Likelihood of Purchase - Proper Method

#1
Hi Everyone,

I'm trying to determine the odds of a product succeeding in a given area.
After doing some research it seems that similar problems have been
solved using Logistic Regression, but I'm still not a hundred percent clear on how it would work.
Here's an example of how I was thinking of setting up the problem:

Say a product has been released in one area (Area 1) and I'm trying to determine
if it will succeed in another area (Area 2).

I was first thinking of creating a profile of the people that have bought the product in Area 1:



Note: everything in the bought column would be 1 because I don't have data on who didn't buy the product.

The next step I was thinking of doing was to create a profile of the Area 2:

  • 45% Male
  • 55% Female
  • Average Income Male: 40000
  • Average Income Female: 41000
  • Average Age Male: 40
  • Average Age Female: 42

Now, based on this type of data I'd like to determine the likelihood that the product will be purchased in Area 2.

I would appreciate any advice/tips on:

  • What methods I could use to solve the problem
  • Any references I could use to learn said methods
  • How I can set the problem up differently to make it easier to analyze
 
#2
Hi, welcome

This is an interesting problem. Without zeros in "bought" there's no logistic regression. Is the idea you'll append zeros to the data based on your knowledge of the overall population?

Also, in general, predictions made on one group using a model built from data on another group carries the assumption that the two groups are in the same population, so I guess Area 1 and Area 2 are considered similar enough (just making sure)
 
#3
Hi ted00,

Sorry for the late reply. To answer your last question, yes these two groups would be a part of a larger population, the only difference being that the product was sold to people in the first area but not the second.
I'm not sure I'll be able to get information on people who didn't buy the product in the first area.
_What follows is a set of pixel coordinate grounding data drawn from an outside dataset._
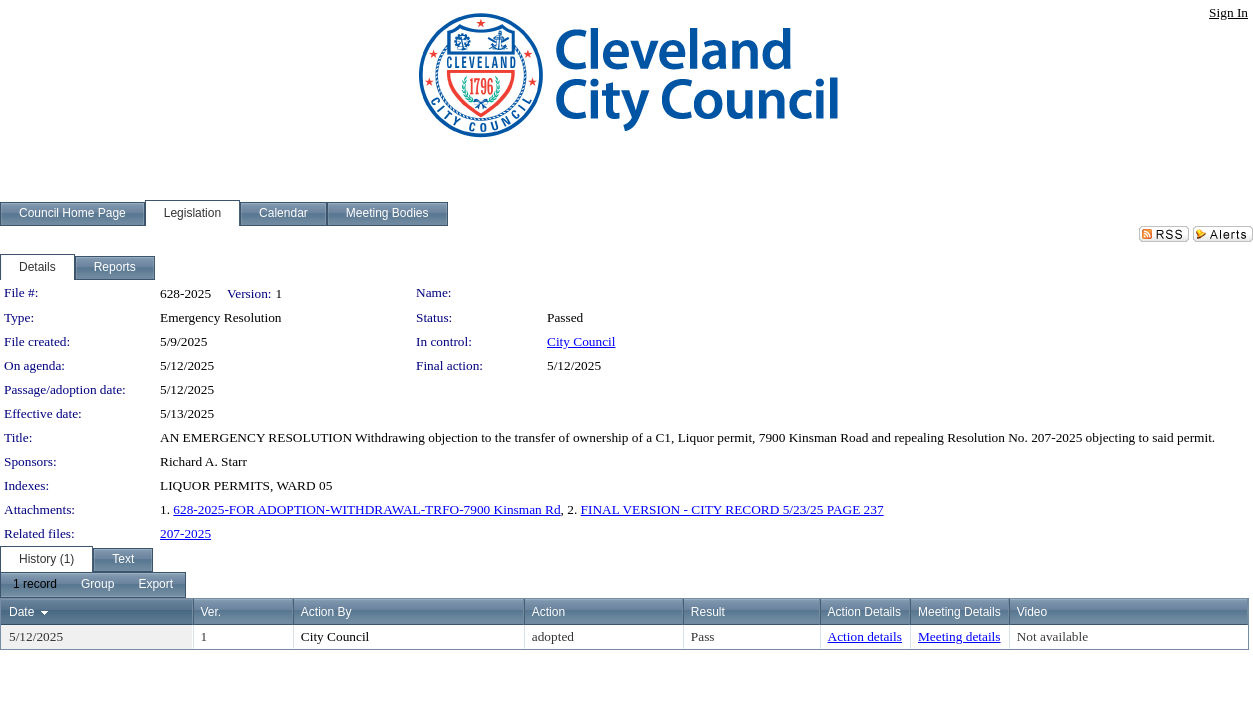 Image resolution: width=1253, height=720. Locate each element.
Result (708, 612)
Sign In (1228, 12)
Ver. (211, 612)
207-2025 (185, 533)
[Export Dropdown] (155, 585)
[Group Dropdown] (97, 585)
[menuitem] (35, 585)
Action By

But for arguments sake, say I was able to get a few zeros in the first table, would Logistic Regression be the best choice to solve the problem?
 
#4
With no zeros theres no logistic regression.

This reminds me of one of those no-denominator problems; sometimes solved using "disproportionality" methods. I.e. find which strata are found in the data at a proportion higher than that expected if the strata variables are truly independent. Other than something like this, or possibly there exists some method that's really more data mining/machine learning, I don't know of a way.